The Senate Agriculture Committee has approved its version of a five-year farm bill that would cut spending while also creating new subsidies for farmers.

The legislation approved 15 to 5 by the panel May 14 includes concessions to Southern rice and peanut farmers, thanks to the new top Republican on the committee, Sen. Thad Cochran of Mississippi.

The bill eliminates $5 billion in direct payments important to Southern farmers but makes it easier for them to receive alternate subsidies if prices dip.

The Senate bill calls for a total of roughly $2.4 billion a year in cuts. Those cuts include more than $600 million in yearly savings from across-the-board cuts that took effect this year.

Much of the savings in the bill comes from eliminating the direct payments, which aren’t tied to production or crop prices. Part of that savings would go toward deficit reduction, but the rest of the money would create new programs and raise subsidies for some crops while business is booming in the agricultural sector.
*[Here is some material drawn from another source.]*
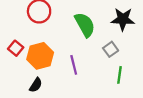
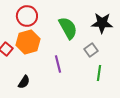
orange hexagon: (40, 56) -> (28, 42), moved

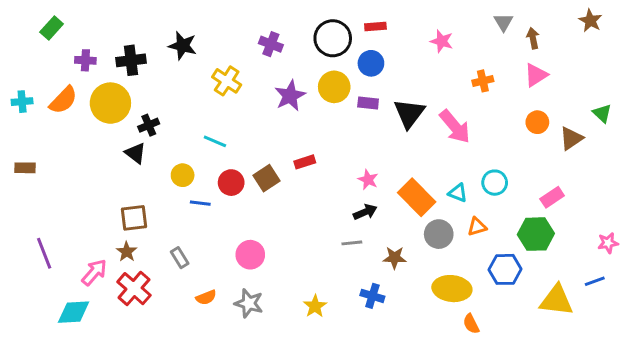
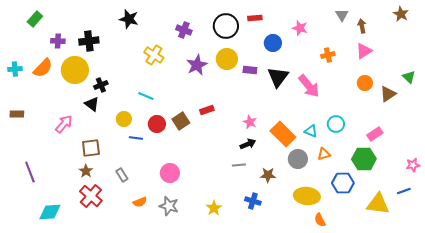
black star: (183, 46) -> (129, 19), moved
blue circle: (371, 63) -> (273, 43), moved
pink arrow: (94, 272) -> (64, 124), moved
Sen. Pat Roberts, R-KS, the top Republican on the committee in the last session of Congress, criticized the higher subsidies for Southern farmers, which are essentially a lower threshold for rice and peanut subsidies to kick in. Roberts voted against the legislation along with fellow Republicans Mitch McConnell of Kentucky, Mike Johanns of Nebraska and John Thune of South Dakota.

“This is on a Southern railroad track,” Roberts said.
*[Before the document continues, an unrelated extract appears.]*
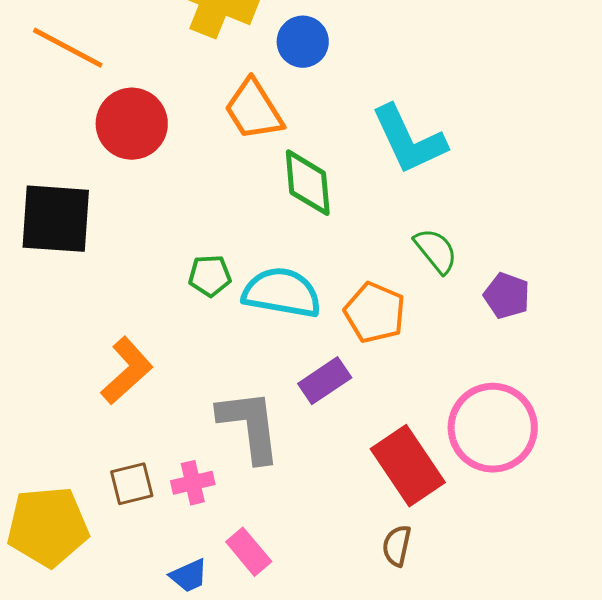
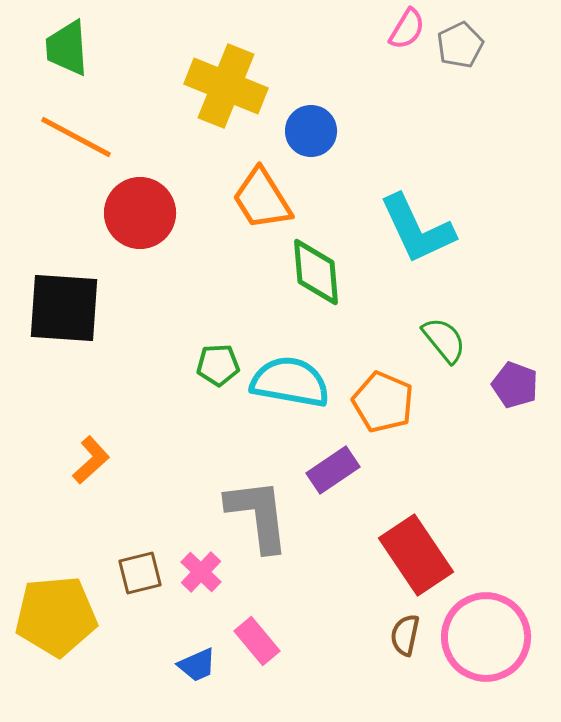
orange L-shape: (127, 371) -> (91, 460), moved, size x0.7
pink circle: (493, 428) -> (486, 637), moved
pink cross: (193, 483) -> (201, 572), turned -33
Sen. Kirsten Gillibrand, D-NY, also voted against the bill, citing cuts to food assistance programs.

Citing the change in ranking members, Roberts said the Southern rice and peanut producing orientation of the bill caused 20 years of market-oriented farm legislation back to a scheme in which farmers are now guaranteed their profits that are average or above average.

“I simply don’t know how to justify a program that pays producers more than the cost of production and essentially becomes nothing more than another income transfer program, not a risk management tool,” Roberts said.
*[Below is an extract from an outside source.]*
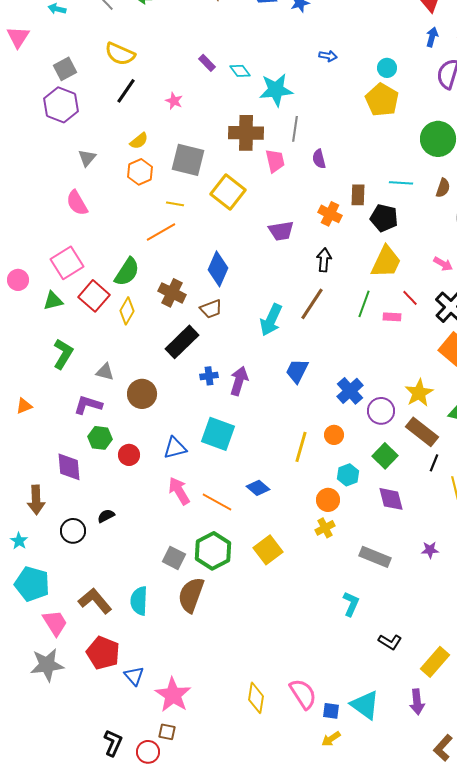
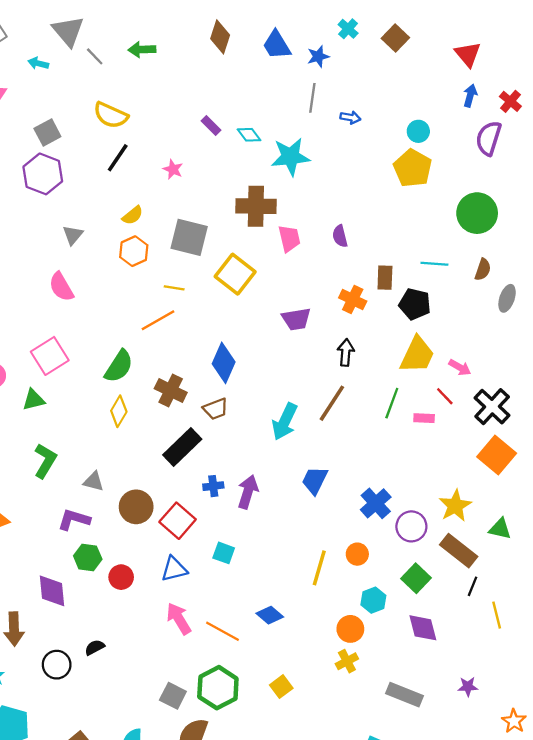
gray line: (295, 129) -> (312, 98), moved
pink arrow: (443, 264) -> (460, 367), moved
red square: (94, 296) -> (178, 521), moved
cyan square: (218, 434) -> (224, 553), size x0.6
yellow square: (268, 550) -> (281, 687), size x0.7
The new Adverse Market Payment program under the new Senate farm bill, Roberts said, not only will add target prices to Southern crops, but to corn, soybean, wheat and sorghum crops as well.

“We’ll go back to farming for the program instead of for the market,” Roberts said. “That’s 4.4 million acres or more than have gone to other crops instead of being in wheat. If that target price goes to $5.50 or $6 in the third year of a drought into the AMP, you’ll have farmers farming for the program instead of going their own way.”

Roberts estimated this would increase the cost of the bill by $1.5 billion. Under the House bill, authored by Chairman Frank Lucas, R-OK, target prices for rice and peanut farmers could kick in even sooner.

“Who else gets payments above the cost of production? Surely not the wheat guys, or the corn guys, or the soybean guys,” Roberts said. “You can hear the cattlemen saying, ‘Where’s our target price?’

“There’s a real danger here the WTO will put this new program in the amber box and it will go red pretty quick (indicating the negative trade status the program would be considered) once the House sets an even higher target price. We simply don’t have the votes to change it.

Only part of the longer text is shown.